Among 11 million, the World Food Programme (WFP) stated that about 13 million are children suffered from hunger. As reported in Suara Pembaruan, July 2007, most of the children particularly are found in three areas; cities, conflict areas, and potentially disaster areas. Another big issue caused by poverty in Indonesia is human trafficking, also mostly women and children. News’ indicate the trafficking cases are seen in mass media almost every day.

Reading, watching, and listening to the facts above certainly will lead us to a question ‘why’ and a big question mark: WHY?

As citizen of a grown up country we are expected to not put the blame on another person’s shoulder, although it is often unavoidable. Most problems in a country are rooted in its political, governance and economical system but the main is in the actors who run the system. As for political and governance, since I am not expert in it, I still figure out what the proper system should we use although I believe the measure of ‘proper’ is, again, depend on the actors. But in my point of view, this condition is supposed to be the sting for societies to react even more to reach democracy. Artists, intellectuals, journalists, actors and actress need to make more movements against the hunger of children, poverty and the corruption in Indonesia. The continuing movement of protest in many ways can be and are becoming a government control in running this country. It may not influence the children in poverty right away but within five years the governance will be run by people who take side on the poor, we hope.

Despite progress in women’s status in recent decades, a study showed that women in most places earn less than man for equal work. Another report states that millions of women throughout the world are subject to physical and sexual violence, with little recourse to justice. As a result of discrimination, girls are less likely to attend school; nearly one out of every five girls who enroll in primary school in developing countries does not complete a primary education. Education levels among women correlate with improve outcomes for a child survival and development.

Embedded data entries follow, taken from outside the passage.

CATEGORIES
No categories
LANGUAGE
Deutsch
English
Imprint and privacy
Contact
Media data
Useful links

That is why we must work from now on to ensure that women have equal opportunities with men in all aspect of life includes education, government, economic self-suffiency, and protection from violence and discrimination. One key action in education can be started by encouraging parents and societies to send the girls to school. When a girl is well-educated in good environment she has been aware about her rights and prepared for future struggles and so the following aspects can be well-organized.

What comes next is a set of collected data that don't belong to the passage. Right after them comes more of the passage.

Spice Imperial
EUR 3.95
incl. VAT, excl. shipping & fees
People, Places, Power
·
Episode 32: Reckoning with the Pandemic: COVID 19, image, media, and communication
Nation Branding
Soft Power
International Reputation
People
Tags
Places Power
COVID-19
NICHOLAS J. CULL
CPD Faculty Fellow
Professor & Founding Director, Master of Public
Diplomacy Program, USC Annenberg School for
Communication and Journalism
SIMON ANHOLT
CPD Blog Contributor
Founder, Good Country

But many times even in a family where the wife and the husband is educated, it has nothing to do with making decision in household. Many reports find that women do not have equal rights in crucial household decisions. Further, it can have negative consequences for the children. Recently, UNICEF reports that in only 10 of 30 developing countries surveyed did 50% or more of women participate in all household decisions. In families where women are tend to make decision more than men; a result in the proportion of resources devoted to children is far greater than those in which women have less decisive roles.

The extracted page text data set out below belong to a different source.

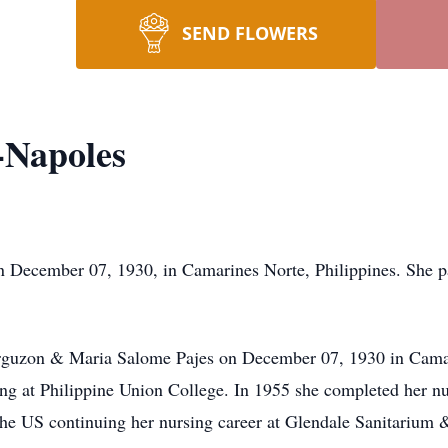
SEND FLOWERS
-Napoles
on December 07, 1930, in Camarines Norte, Philippines. She 
.
rguzon & Maria Salome Pajes on December 07, 1930 in Camari
hing at Philippine Union College. In 1955 she completed her 
he US continuing her nursing career at Glendale Sanitarium &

In Indonesia, women as decision makers are still rarely found though is in progress now. The more women are empowered to have ability to control their live and make decision that affect their families, the more children will be nourished, healthy, and educated. In addition, the women’s involvement in governance can have positive impact in developing well-being children because they can demonstrate as advocate for children. Again, it may not influence the children in poverty right away but in 5 to 10 years more children will be saved from hunger and poverty.